═════ RECORDS PROVIDED ═════

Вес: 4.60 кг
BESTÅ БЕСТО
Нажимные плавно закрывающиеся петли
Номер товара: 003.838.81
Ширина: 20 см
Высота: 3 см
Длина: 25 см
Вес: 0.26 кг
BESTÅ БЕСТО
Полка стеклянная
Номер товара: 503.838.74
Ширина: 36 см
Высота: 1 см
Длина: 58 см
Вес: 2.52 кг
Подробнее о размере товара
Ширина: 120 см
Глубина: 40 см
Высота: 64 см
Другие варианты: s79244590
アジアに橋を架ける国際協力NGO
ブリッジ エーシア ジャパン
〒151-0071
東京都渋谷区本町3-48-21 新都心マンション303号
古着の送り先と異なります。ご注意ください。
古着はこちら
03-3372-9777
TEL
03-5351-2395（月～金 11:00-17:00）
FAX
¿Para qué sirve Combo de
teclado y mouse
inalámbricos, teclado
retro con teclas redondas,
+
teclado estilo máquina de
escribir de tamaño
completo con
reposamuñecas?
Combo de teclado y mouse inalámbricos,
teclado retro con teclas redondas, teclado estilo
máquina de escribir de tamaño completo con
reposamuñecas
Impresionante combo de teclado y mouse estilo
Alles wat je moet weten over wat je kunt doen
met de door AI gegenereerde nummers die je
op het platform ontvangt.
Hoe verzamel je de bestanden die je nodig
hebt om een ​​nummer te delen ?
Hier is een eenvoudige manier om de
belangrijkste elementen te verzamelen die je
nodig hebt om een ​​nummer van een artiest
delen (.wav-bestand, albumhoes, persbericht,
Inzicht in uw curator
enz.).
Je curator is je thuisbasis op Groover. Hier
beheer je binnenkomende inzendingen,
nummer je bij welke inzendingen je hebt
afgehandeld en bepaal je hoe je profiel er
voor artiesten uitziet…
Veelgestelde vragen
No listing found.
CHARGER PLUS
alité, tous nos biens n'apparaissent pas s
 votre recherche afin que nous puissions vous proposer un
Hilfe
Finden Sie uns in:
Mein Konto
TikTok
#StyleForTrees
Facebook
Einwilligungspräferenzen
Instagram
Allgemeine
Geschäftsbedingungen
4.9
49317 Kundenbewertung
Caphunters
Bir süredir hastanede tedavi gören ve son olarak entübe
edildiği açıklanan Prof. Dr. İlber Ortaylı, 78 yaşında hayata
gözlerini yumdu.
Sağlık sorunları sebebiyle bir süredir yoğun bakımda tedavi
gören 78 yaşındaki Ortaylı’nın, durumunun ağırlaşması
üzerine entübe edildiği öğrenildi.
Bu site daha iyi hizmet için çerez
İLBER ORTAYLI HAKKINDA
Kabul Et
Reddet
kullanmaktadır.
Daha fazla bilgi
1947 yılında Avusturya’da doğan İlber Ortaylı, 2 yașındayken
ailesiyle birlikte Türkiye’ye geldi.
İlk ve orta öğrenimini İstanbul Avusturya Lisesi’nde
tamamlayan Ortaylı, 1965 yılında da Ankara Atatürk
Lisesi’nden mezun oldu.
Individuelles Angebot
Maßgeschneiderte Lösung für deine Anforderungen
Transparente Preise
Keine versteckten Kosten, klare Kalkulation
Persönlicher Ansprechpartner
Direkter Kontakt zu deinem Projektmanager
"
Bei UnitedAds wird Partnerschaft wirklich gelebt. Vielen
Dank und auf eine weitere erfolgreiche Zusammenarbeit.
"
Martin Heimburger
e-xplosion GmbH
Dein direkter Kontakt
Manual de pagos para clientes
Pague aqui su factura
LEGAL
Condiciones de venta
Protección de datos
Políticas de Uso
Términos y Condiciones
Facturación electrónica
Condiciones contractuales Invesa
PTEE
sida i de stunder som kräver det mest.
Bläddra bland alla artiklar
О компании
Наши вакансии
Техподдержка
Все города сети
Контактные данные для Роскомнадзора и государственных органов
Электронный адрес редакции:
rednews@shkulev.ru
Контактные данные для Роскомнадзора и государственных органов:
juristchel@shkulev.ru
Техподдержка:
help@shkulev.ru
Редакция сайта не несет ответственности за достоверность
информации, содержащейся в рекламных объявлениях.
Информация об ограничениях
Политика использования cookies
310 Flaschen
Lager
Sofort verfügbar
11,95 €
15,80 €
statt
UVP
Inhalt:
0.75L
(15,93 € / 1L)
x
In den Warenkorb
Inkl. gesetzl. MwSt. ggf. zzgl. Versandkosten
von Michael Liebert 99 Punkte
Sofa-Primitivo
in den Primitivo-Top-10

═════

• [AIM OF THE EXERCISE]
Write out exactly the lines above from the line with "Вес: 2.52 кг" through the line with "Impresionante combo de teclado y mouse estilo", both of them included, and leave out all other lines.

• [OUTPUT OF THE TASK]
Вес: 2.52 кг
Подробнее о размере товара
Ширина: 120 см
Глубина: 40 см
Высота: 64 см
Другие варианты: s79244590
アジアに橋を架ける国際協力NGO
ブリッジ エーシア ジャパン
〒151-0071
東京都渋谷区本町3-48-21 新都心マンション303号
古着の送り先と異なります。ご注意ください。
古着はこちら
03-3372-9777
TEL
03-5351-2395（月～金 11:00-17:00）
FAX
¿Para qué sirve Combo de
teclado y mouse
inalámbricos, teclado
retro con teclas redondas,
+
teclado estilo máquina de
escribir de tamaño
completo con
reposamuñecas?
Combo de teclado y mouse inalámbricos,
teclado retro con teclas redondas, teclado estilo
máquina de escribir de tamaño completo con
reposamuñecas
Impresionante combo de teclado y mouse estilo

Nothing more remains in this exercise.